A periodicidade das reuniões do Leia Mulheres também é mensal. Devido à pandemia, houve apenas um encontro neste ano, em fevereiro, pois janeiro é o mês de recesso do grupo, que ainda busca uma forma de haver encontros online. Os presenciais vinham ocorrendo na livraria Leitura. A presença de homens é permitida, mas os livros escolhidos para a discussão têm de ser escrito por mulher.


"Nos clubes, há um elemento importante de identificação. Sempre que alguém escreve, escreve de algum lugar. Mesmo que escreva ficção, escreve a partir de uma posição no mundo. Ler mais mulheres nos ajuda a ter identificação, com um olhar que é mais próximo, e a conhecer novas maneiras de se contar histórias, conhecer novos olhares. Histórias, sejam de ficção, sejam textos jornalísticos, livros históricos, são mais ricas quando contadas por vozes diversas", diz Nayara, que exemplifica:


"No ano passado, lemos a Conceição Evaristo, uma autora que escreve de uma posição de mulher negra brasileira. As histórias de ficção dela trazem uma visão que nos tira da zona de conforto e nos faz enxergar certas questões, enxergar a realidade a partir de outro olhar. Não queremos diminuir as histórias contadas por vozes masculinas, mas abrir outros horizontes e conhecer a perspectiva dessas mulheres".


Escritoras locais


Para Ler as Meninas é uma roda de leitura. Ou seja, nela os textos são lidos e interpretados pelas atrizes Laíza Dias e Lucia Talabi, bem como pelas escritoras Marcelle Louback e Simone Pedro. A ideia também é valorizar as escritoras, sejam consagradas nacionalmente, sejam da região. "As pessoas experimentam várias coisas na roda de leitura. Nós lemos os textos e só dizemos a autora ao final da apresentação. As pessoas têm uma experiência de: 'Nossa, eu escuto um texto de Simone Pedro com a mesma devoção que escuto Marina Colasanti.' Isso é um termômetro para que possamos medir a qualidade de nossa produção", diz Simone.
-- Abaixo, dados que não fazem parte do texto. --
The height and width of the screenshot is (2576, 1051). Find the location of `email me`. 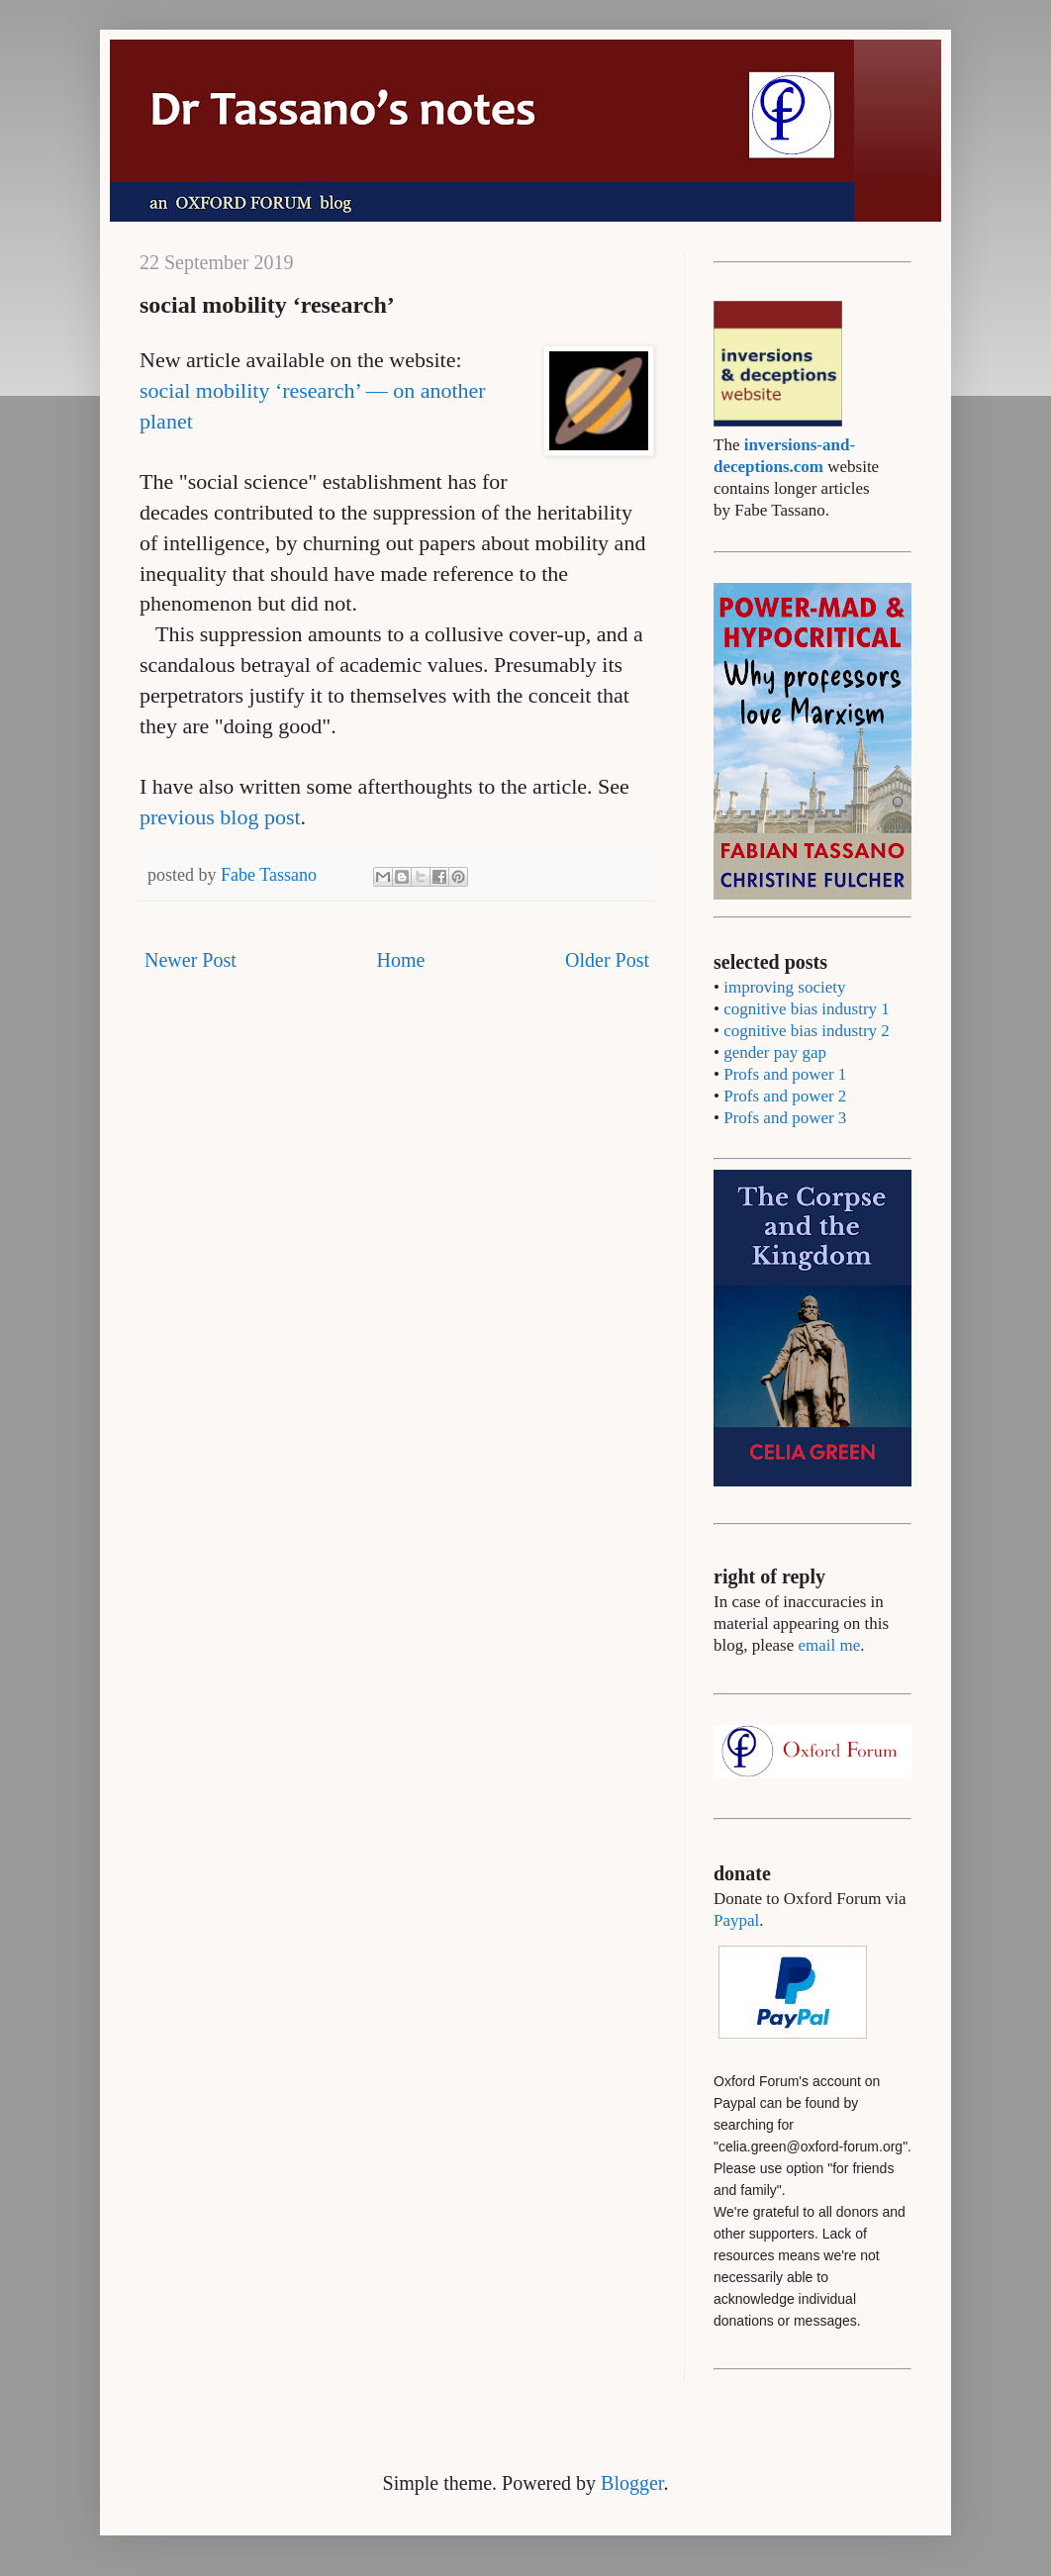 email me is located at coordinates (829, 1645).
Nascida de uma conversa entre Simone e Marcelle em 2016, Para Ler as Meninas faz até dez apresentações por ano e esteve em temporada no Sesc durante o segundo semestre do ano passado. O grupo tem produzido conteúdos para a sua página no Instagram durante a pandemia. A ideia, contudo, é organizar podcasts de leituras a partir de agosto. Após quatro anos de trabalho, Simone se orgulha do projeto. Durante este período, afinal, Marcelle Louback publicou o livro Pequeno Gabinete de Curiosidades, pela editora Autografia.

"Eu e a Marcelle somos de uma geração que começou a escrever em blogs. E ela é muito talentosa, produz muito. Escreve em um volume muito alto e em pouco tempo. O impacto de nosso trabalho na roda é o de conseguir estimular as meninas, que sentem que têm potencial. Encorajamos essas mulheres a escrever. Escrever é se expressar. Mostrar o que escreveu é mostrar todos os seus sentimentos e pensamentos. Isso é um desafio para a mulher. Sentimos que há meninas estimuladas a isso. Nós podemos dizer que somos escritoras, o que é um ofício, não um hobby. Outro impacto é o de conhecer novas escritoras. Havia mulheres que escreviam escondidas, e trouxemos essas mulheres para a superfície. Não chamamos só escritoras de Campos, mas de Macaé, Cabo Frio, Região Serrana", diz Simone Pedro, que valoriza o feito da amiga:


"Eu acabei me viciando em escrever textos curtos, pois a internet tem um apelo de tempo. Nem eu mesma consigo ler textos muito grandes na internet, mas os livros são diferentes. Quando nós tiramos um momento para a leitura de livros, esse processo se dá de uma forma diferente. Entendemos que, para quem necessita atacar com literatura, não adianta atacar com uma ferramenta só. A internet é uma das vitrines, mas lá você vai escrever um tipo de texto. É preciso atacar em livros também. A publicação feita pela Marcelle nos estimula muito. Eu mesma estou fazendo uma produção já pensando em um livro, o que é totalmente diferente. É um texto diferente. É muito difícil, pelo custo, mas há pequenas editoras que estão dando um show. A Autografia, por exemplo, estimula bastante esse trabalho".